Measuring Performance of Code

COMP328 Lectures 2023-02-07

Performance Lists

You can measure super computers by different metrics:

Top500 (By linpack, $R_\max$)
Green500 (Flops/Watt)
Graph500 (Graph computing)
HPL-AI (AI computing)

Using a HPC Cluster

Login to login node (don’t do any hard work here).
Submit work to the compute nodes.

Measuring Runtime

Use one of the functions to get the current time in millis.
Check the time again at the end of execution.

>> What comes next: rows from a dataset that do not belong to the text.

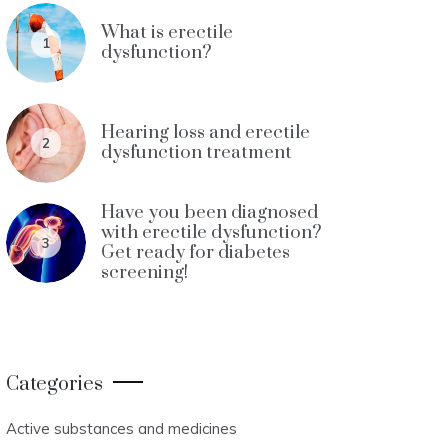
What is erectile
1
dysfunction?
Hearing loss and erectile
2
dysfunction treatment
Have you been diagnosed
with erectile dysfunction?
3
Get ready for diabetes
screening!
Categories
Active substances and medicines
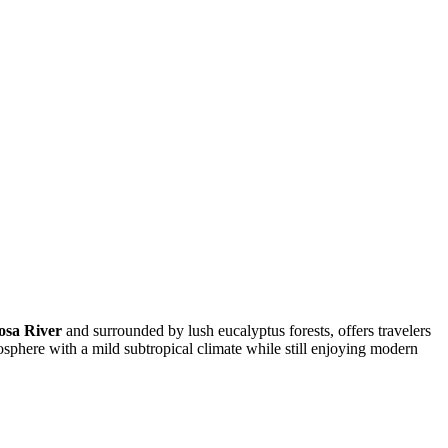
osa River
and surrounded by lush eucalyptus forests, offers travelers
mosphere with a mild subtropical climate while still enjoying modern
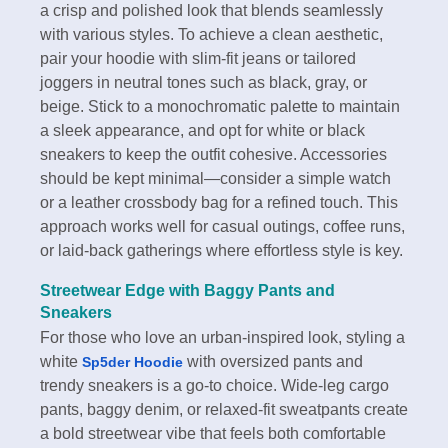
a crisp and polished look that blends seamlessly
with various styles. To achieve a clean aesthetic,
pair your hoodie with slim-fit jeans or tailored
joggers in neutral tones such as black, gray, or
beige. Stick to a monochromatic palette to maintain
a sleek appearance, and opt for white or black
sneakers to keep the outfit cohesive. Accessories
should be kept minimal—consider a simple watch
or a leather crossbody bag for a refined touch. This
approach works well for casual outings, coffee runs,
or laid-back gatherings where effortless style is key.
Streetwear Edge with Baggy Pants and
Sneakers
For those who love an urban-inspired look, styling a
white
with oversized pants and
Sp5der Hoodie
trendy sneakers is a go-to choice. Wide-leg cargo
pants, baggy denim, or relaxed-fit sweatpants create
a bold streetwear vibe that feels both comfortable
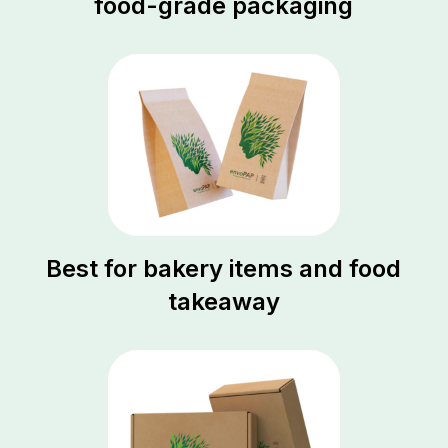
food-grade packaging
Best for bakery items and food
takeaway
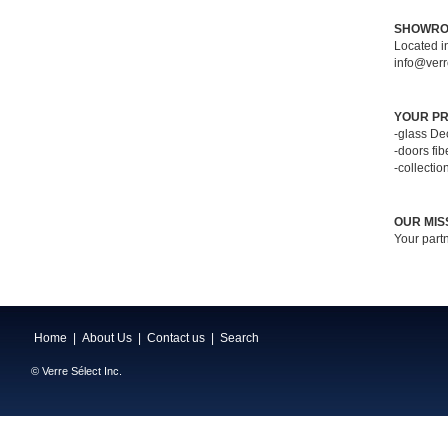
SHOWR
Located i
info@verr
YOUR PR
-glass De
-doors fi
-collectio
OUR MIS
Your partn
Home
|
About Us
|
Contact us
|
Search
© Verre Sélect Inc.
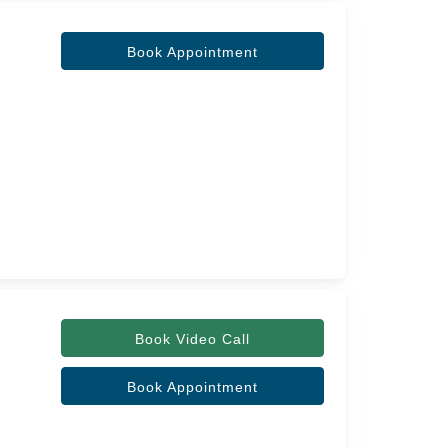
Book Appointment
Book Video Call
Book Appointment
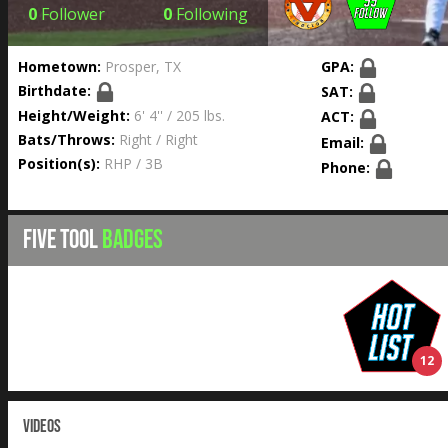
0
Follower
0
Following
Hometown:
Prosper, TX
GPA:
Birthdate:
SAT:
Height/Weight:
6' 4'' / 205 lbs.
ACT:
Bats/Throws:
Right / Right
Email:
Position(s):
RHP / 3B
Phone:
FIVE TOOL
BADGES
12
VIDEOS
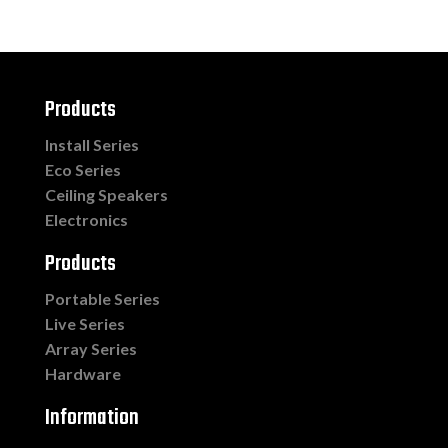
Products
Install Series
Eco Series
Ceiling Speakers
Electronics
Products
Portable Series
Live Series
Array Series
Hardware
Information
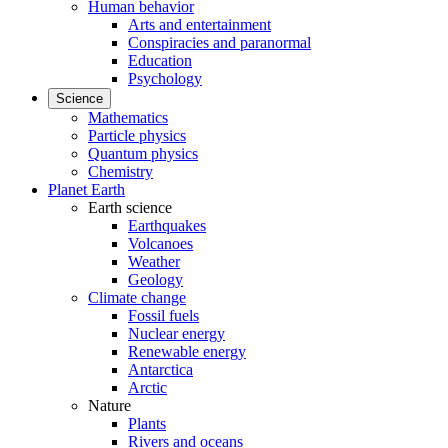
Human behavior
Arts and entertainment
Conspiracies and paranormal
Education
Psychology
Science
Mathematics
Particle physics
Quantum physics
Chemistry
Planet Earth
Earth science
Earthquakes
Volcanoes
Weather
Geology
Climate change
Fossil fuels
Nuclear energy
Renewable energy
Antarctica
Arctic
Nature
Plants
Rivers and oceans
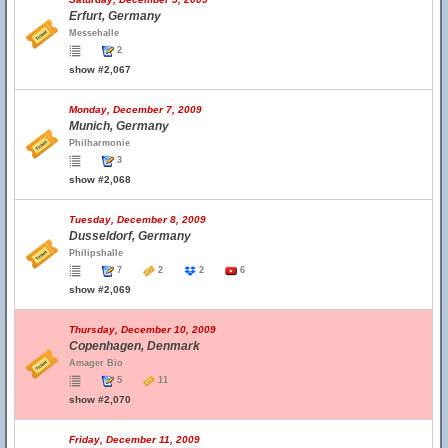
Erfurt, Germany
Messehalle
2
show #2,067
Monday, December 7, 2009
Munich, Germany
Philharmonie
3
show #2,068
Tuesday, December 8, 2009
Dusseldorf, Germany
Philipshalle
7
2
2
6
show #2,069
Thursday, December 10, 2009
Copenhagen, Denmark
Amager Bio
5
11
show #2,070
Friday, December 11, 2009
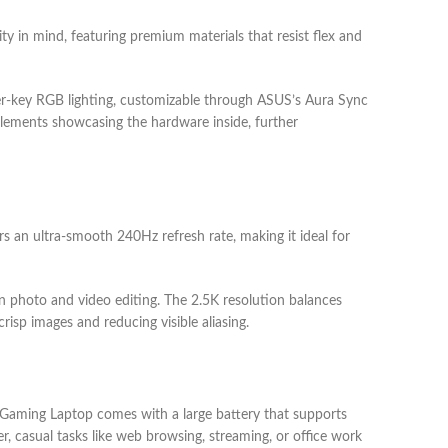
y in mind, featuring premium materials that resist flex and
per-key RGB lighting, customizable through ASUS’s Aura Sync
 elements showcasing the hardware inside, further
s an ultra-smooth 240Hz refresh rate, making it ideal for
on photo and video editing. The 2.5K resolution balances
risp images and reducing visible aliasing.
6 Gaming Laptop comes with a large battery that supports
r, casual tasks like web browsing, streaming, or office work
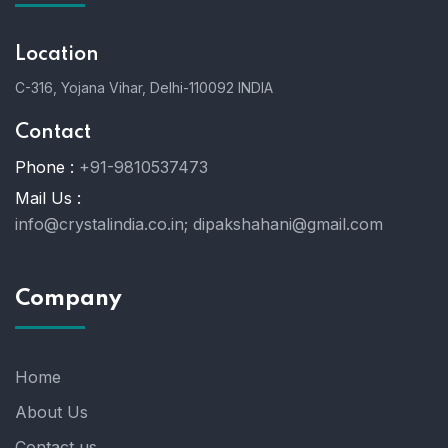
Location
C-316, Yojana Vihar, Delhi-110092 INDIA
Contact
Phone :
+91-9810537473
Mail Us :
info@crystalindia.co.in;
dipakshahani@gmail.com
Company
Home
About Us
Contact us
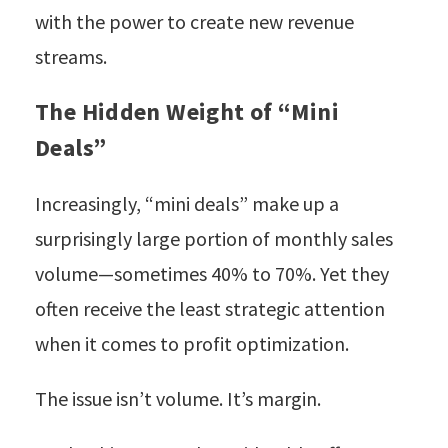
with the power to create new revenue
streams.
The Hidden Weight of “Mini
Deals”
Increasingly, “mini deals” make up a
surprisingly large portion of monthly sales
volume—sometimes 40% to 70%. Yet they
often receive the least strategic attention
when it comes to profit optimization.
The issue isn’t volume. It’s margin.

Ensure you have exclusive access over the compute node you are running on.
Run Multiple times (3-5) to ramp up clocks and average out interference from other programs.
Report the minimum time of all the runs.

As the error $\epsilon$ will always be positive, reporting the minimum time will give the closes to the true value:

\[r_0=r_t+\epsilon\]

where:

$r_0$ - Observed runtime
$r_t$ - True runtime

Arithmetic Intensity

Arithmetic intensity is related to the time complexity of computations in an algorithm. It can also be characterised by the following equation:

\[I(n)=\frac{W(n)}{Q(n)}\]

where $W$ is the number of flops carried out by the program and $Q$ is the number of bytes transferred from memory to cache.

For example if our CPU has 416 Gflop/s and 68 GB/s of compute and memory bandwidth, 6 operations per byte would be ideal. In this case we would be making best use of the hardware.

Programs with high AI are called compute-bound programs.
Programs with low AI are called memory-bound programs.

Generally, modern programs are memory bound.

Roofline Model

We can measure algorithm performance by comparing to the maximum performance of the system.

The peak performance bound is the flop/s of a system.